▶ [EXERCISE DESCRIPTION] Repeat each record exactly. Any picture gets left out.

======== MATERIALS PROVIDED

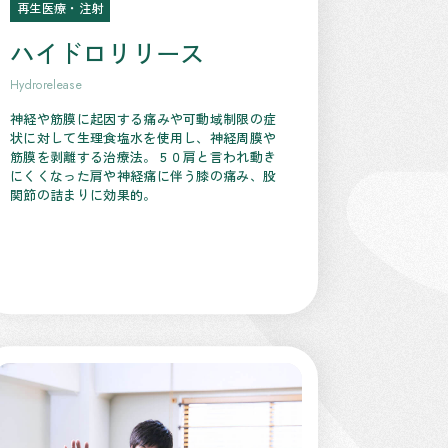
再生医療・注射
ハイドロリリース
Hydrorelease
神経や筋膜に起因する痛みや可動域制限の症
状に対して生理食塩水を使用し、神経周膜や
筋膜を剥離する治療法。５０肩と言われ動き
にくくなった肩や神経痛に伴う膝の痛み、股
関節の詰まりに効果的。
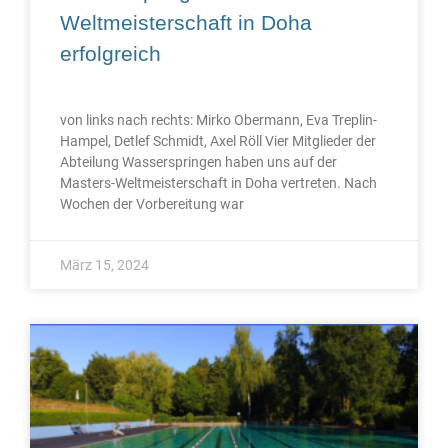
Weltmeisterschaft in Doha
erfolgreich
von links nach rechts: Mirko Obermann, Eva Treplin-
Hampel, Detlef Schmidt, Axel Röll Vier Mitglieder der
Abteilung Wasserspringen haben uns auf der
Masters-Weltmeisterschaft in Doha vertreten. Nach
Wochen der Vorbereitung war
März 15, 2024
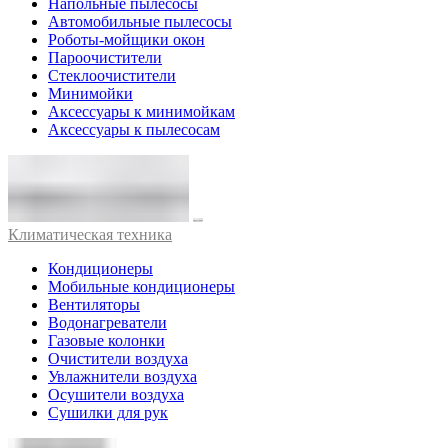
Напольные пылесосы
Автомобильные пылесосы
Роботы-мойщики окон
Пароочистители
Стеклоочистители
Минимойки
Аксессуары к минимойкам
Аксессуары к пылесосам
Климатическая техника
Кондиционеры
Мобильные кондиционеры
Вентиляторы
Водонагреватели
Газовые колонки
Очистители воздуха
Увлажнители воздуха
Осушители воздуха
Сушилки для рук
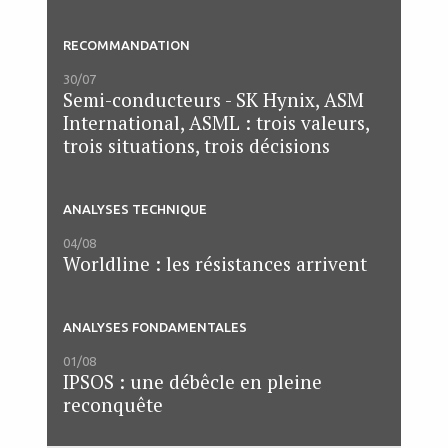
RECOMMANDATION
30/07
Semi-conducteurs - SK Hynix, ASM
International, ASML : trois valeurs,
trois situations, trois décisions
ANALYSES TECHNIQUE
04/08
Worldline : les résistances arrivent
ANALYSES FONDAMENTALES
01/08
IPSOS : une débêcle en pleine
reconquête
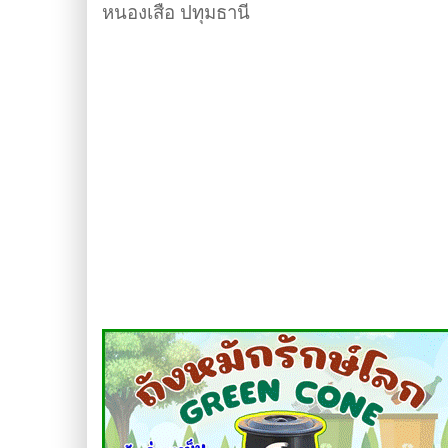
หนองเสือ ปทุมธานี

================

▶ [EXERCISE ANSWER]
再生医療・注射
ハイドロリリース
Hydrorelease
神経や筋膜に起因する痛みや可動域制限の症
状に対して生理食塩水を使用し、神経周膜や
筋膜を剥離する治療法。５０肩と言われ動き
にくくなった肩や神経痛に伴う膝の痛み、股
関節の詰まりに効果的。
Weltmeisterschaft in Doha
erfolgreich
von links nach rechts: Mirko Obermann, Eva Treplin-
Hampel, Detlef Schmidt, Axel Röll Vier Mitglieder der
Abteilung Wasserspringen haben uns auf der
Masters-Weltmeisterschaft in Doha vertreten. Nach
Wochen der Vorbereitung war
März 15, 2024
Напольные пылесосы
Автомобильные пылесосы
Роботы-мойщики окон
Пароочистители
Стеклоочистители
Минимойки
Аксессуары к минимойкам
Аксессуары к пылесосам
Климатическая техника
Кондиционеры
Мобильные кондиционеры
Вентиляторы
Водонагреватели
Газовые колонки
Очистители воздуха
Увлажнители воздуха
Осушители воздуха
Сушилки для рук
RECOMMANDATION
30/07
Semi-conducteurs - SK Hynix, ASM
International, ASML : trois valeurs,
trois situations, trois décisions
ANALYSES TECHNIQUE
04/08
Worldline : les résistances arrivent
ANALYSES FONDAMENTALES
01/08
IPSOS : une débêcle en pleine
reconquête
หนองเสือ ปทุมธานี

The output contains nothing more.